Shamini never fails to bring alive the child in everyone attending her wonderful sessions. She engaged the children in a thoughtful discussion about the steps of writing a story. Presentations were used to bring out the animation in the turtles she talked about.
While, Gregory Hughes’s calm manner always enthralls the audience and that’s what happened at his session too. He talked about how it is not cool to write in a phine voice- a voice that is put on. According to him, flowery writing doesn’t really go down well with every reader and its best to write in your own voice.
Also, the session by John Dougherty -an Irish poet, singer and writer who uses humor to make children happy all around the world, had the children grasping the benefits of reading. He narrated his experiences with books and talked about the three books he has written about the Greek God Zeus. He impressed the audience with animated interaction while informing them about the process of writing a story.

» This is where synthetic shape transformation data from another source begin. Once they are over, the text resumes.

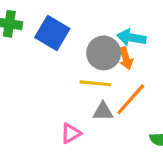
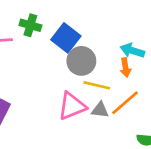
gray circle: (104, 53) -> (81, 61), moved
pink triangle: (71, 133) -> (72, 106), moved, size x1.6

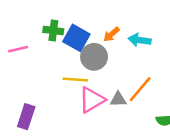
green cross: (30, 25) -> (53, 31), moved
orange arrow: (125, 68) -> (111, 34), moved, turned 66
yellow line: (97, 85) -> (75, 79), moved

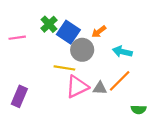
green cross: (53, 31) -> (49, 24), turned 35
cyan arrow: (140, 40) -> (122, 52), moved

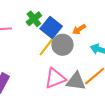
yellow line: (64, 68) -> (46, 47), moved, turned -66
gray triangle: (100, 88) -> (76, 81), size x1.5

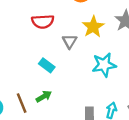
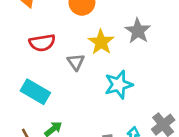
cyan rectangle: (47, 65) -> (35, 92), moved, size x1.5

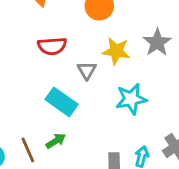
yellow star: (101, 42) -> (116, 51), turned -30
cyan rectangle: (35, 92) -> (62, 102), moved

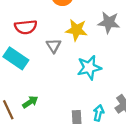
gray star: (157, 42) -> (109, 22), turned -30
cyan rectangle: (62, 102) -> (16, 58), moved

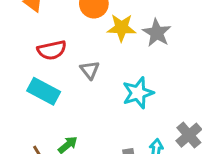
gray star: (109, 22) -> (157, 33), turned 30
yellow star: (76, 30) -> (121, 28), moved

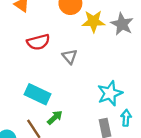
cyan rectangle: (44, 91) -> (37, 94), moved
cyan star: (138, 93) -> (110, 93), moved

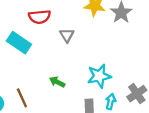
cyan rectangle: (37, 94) -> (19, 43), moved
green arrow: (55, 118) -> (57, 82), moved, turned -119

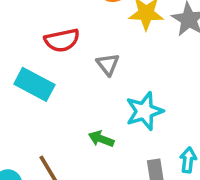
cyan star: (99, 76) -> (144, 111), moved

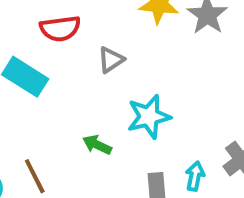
gray triangle: (108, 64) -> (111, 60), turned 30

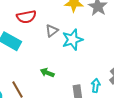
cyan star: (149, 117) -> (72, 40), moved

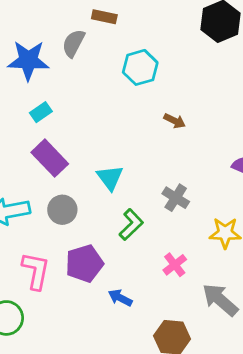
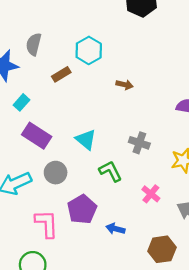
brown rectangle: (104, 17) -> (61, 74), moved, turned -30
green L-shape: (131, 225) -> (110, 171), turned -60

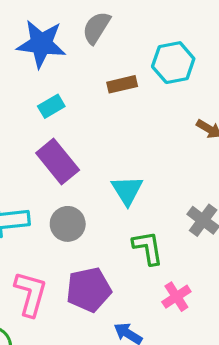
pink cross: (151, 194) -> (176, 297), moved

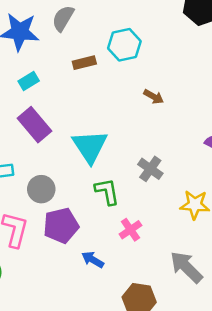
cyan triangle: (127, 190) -> (90, 146), size x1.4
gray circle: (68, 224) -> (41, 189), moved

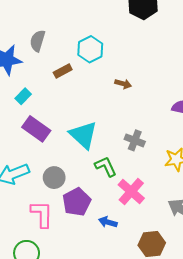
pink cross: (130, 230) -> (131, 192), size x1.5

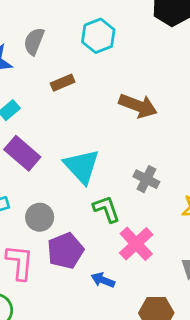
cyan hexagon: (90, 49) -> (98, 36), moved
brown arrow: (123, 84) -> (138, 106), size x1.8

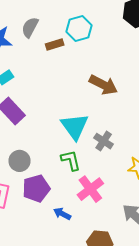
brown rectangle: (63, 83) -> (55, 44), moved
cyan triangle: (82, 166) -> (75, 126), moved

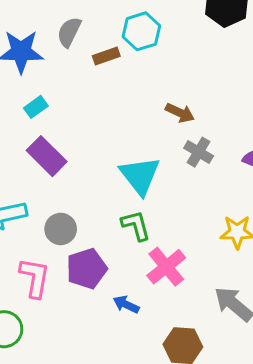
brown arrow: (103, 85) -> (180, 113), size x0.7
gray cross: (104, 141) -> (199, 152), moved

The Amphitheatre was also live with useful and interactive sessions. Samhita Arni talked about her portrayal of Sita in her graphic novel. She explores the feminist issues underlying the Ramayana. While, Arjun Kaul- the vocalist and guitarist of the band Prithvi, interwove music and stories and played music that the children enjoyed immensely. He educated them about different characters from history and folktales. The audience also had a glimpse of his original work as he played a song from his album.
Besides, Campfire organized a puppet show called Puppet Pandemonium. It was an interesting interactive session that had the kids involved with the hand puppets that narrated the stories. The kids enjoyed the different voice over’s as the happy parents looked on.
And there were so many many more…the fun was totally enigmatic.